Given entries:
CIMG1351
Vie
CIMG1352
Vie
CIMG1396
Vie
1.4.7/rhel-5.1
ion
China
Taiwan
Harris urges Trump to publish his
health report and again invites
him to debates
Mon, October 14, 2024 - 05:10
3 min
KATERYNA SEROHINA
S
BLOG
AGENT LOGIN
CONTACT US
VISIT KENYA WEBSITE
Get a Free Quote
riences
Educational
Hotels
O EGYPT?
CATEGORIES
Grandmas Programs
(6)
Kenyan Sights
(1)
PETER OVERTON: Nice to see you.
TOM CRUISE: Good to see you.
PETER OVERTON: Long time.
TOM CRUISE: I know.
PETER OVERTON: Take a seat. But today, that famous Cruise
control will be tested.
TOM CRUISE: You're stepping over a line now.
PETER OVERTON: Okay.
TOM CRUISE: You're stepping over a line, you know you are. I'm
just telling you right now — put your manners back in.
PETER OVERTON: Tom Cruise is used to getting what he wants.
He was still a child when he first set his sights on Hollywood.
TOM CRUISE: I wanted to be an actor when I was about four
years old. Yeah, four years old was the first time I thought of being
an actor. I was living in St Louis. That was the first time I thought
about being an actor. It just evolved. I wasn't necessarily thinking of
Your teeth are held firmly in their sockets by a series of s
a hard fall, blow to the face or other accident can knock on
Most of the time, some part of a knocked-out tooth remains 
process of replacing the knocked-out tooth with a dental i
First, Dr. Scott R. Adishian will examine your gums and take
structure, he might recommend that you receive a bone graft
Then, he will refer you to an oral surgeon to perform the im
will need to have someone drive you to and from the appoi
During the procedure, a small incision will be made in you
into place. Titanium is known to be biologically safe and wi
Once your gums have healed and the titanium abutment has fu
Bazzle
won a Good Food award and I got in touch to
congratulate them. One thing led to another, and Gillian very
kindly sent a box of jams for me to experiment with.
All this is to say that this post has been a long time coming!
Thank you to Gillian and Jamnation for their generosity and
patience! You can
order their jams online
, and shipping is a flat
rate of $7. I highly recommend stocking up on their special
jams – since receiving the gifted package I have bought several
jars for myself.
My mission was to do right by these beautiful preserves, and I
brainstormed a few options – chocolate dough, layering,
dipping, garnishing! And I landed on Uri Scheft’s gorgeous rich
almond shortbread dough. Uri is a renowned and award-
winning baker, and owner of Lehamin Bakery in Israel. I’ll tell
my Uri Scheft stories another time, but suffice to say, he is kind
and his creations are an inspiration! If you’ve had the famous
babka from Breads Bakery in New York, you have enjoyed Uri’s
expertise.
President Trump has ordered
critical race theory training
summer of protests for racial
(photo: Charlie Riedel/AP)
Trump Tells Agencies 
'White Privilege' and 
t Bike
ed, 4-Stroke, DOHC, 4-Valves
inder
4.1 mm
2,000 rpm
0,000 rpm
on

Action item: Word for word, repeat every line of the data.

Written solution:
CIMG1351
Vie
CIMG1352
Vie
CIMG1396
Vie
1.4.7/rhel-5.1
ion
China
Taiwan
Harris urges Trump to publish his
health report and again invites
him to debates
Mon, October 14, 2024 - 05:10
3 min
KATERYNA SEROHINA
S
BLOG
AGENT LOGIN
CONTACT US
VISIT KENYA WEBSITE
Get a Free Quote
riences
Educational
Hotels
O EGYPT?
CATEGORIES
Grandmas Programs
(6)
Kenyan Sights
(1)
PETER OVERTON: Nice to see you.
TOM CRUISE: Good to see you.
PETER OVERTON: Long time.
TOM CRUISE: I know.
PETER OVERTON: Take a seat. But today, that famous Cruise
control will be tested.
TOM CRUISE: You're stepping over a line now.
PETER OVERTON: Okay.
TOM CRUISE: You're stepping over a line, you know you are. I'm
just telling you right now — put your manners back in.
PETER OVERTON: Tom Cruise is used to getting what he wants.
He was still a child when he first set his sights on Hollywood.
TOM CRUISE: I wanted to be an actor when I was about four
years old. Yeah, four years old was the first time I thought of being
an actor. I was living in St Louis. That was the first time I thought
about being an actor. It just evolved. I wasn't necessarily thinking of
Your teeth are held firmly in their sockets by a series of s
a hard fall, blow to the face or other accident can knock on
Most of the time, some part of a knocked-out tooth remains 
process of replacing the knocked-out tooth with a dental i
First, Dr. Scott R. Adishian will examine your gums and take
structure, he might recommend that you receive a bone graft
Then, he will refer you to an oral surgeon to perform the im
will need to have someone drive you to and from the appoi
During the procedure, a small incision will be made in you
into place. Titanium is known to be biologically safe and wi
Once your gums have healed and the titanium abutment has fu
Bazzle
won a Good Food award and I got in touch to
congratulate them. One thing led to another, and Gillian very
kindly sent a box of jams for me to experiment with.
All this is to say that this post has been a long time coming!
Thank you to Gillian and Jamnation for their generosity and
patience! You can
order their jams online
, and shipping is a flat
rate of $7. I highly recommend stocking up on their special
jams – since receiving the gifted package I have bought several
jars for myself.
My mission was to do right by these beautiful preserves, and I
brainstormed a few options – chocolate dough, layering,
dipping, garnishing! And I landed on Uri Scheft’s gorgeous rich
almond shortbread dough. Uri is a renowned and award-
winning baker, and owner of Lehamin Bakery in Israel. I’ll tell
my Uri Scheft stories another time, but suffice to say, he is kind
and his creations are an inspiration! If you’ve had the famous
babka from Breads Bakery in New York, you have enjoyed Uri’s
expertise.
President Trump has ordered
critical race theory training
summer of protests for racial
(photo: Charlie Riedel/AP)
Trump Tells Agencies 
'White Privilege' and 
t Bike
ed, 4-Stroke, DOHC, 4-Valves
inder
4.1 mm
2,000 rpm
0,000 rpm
on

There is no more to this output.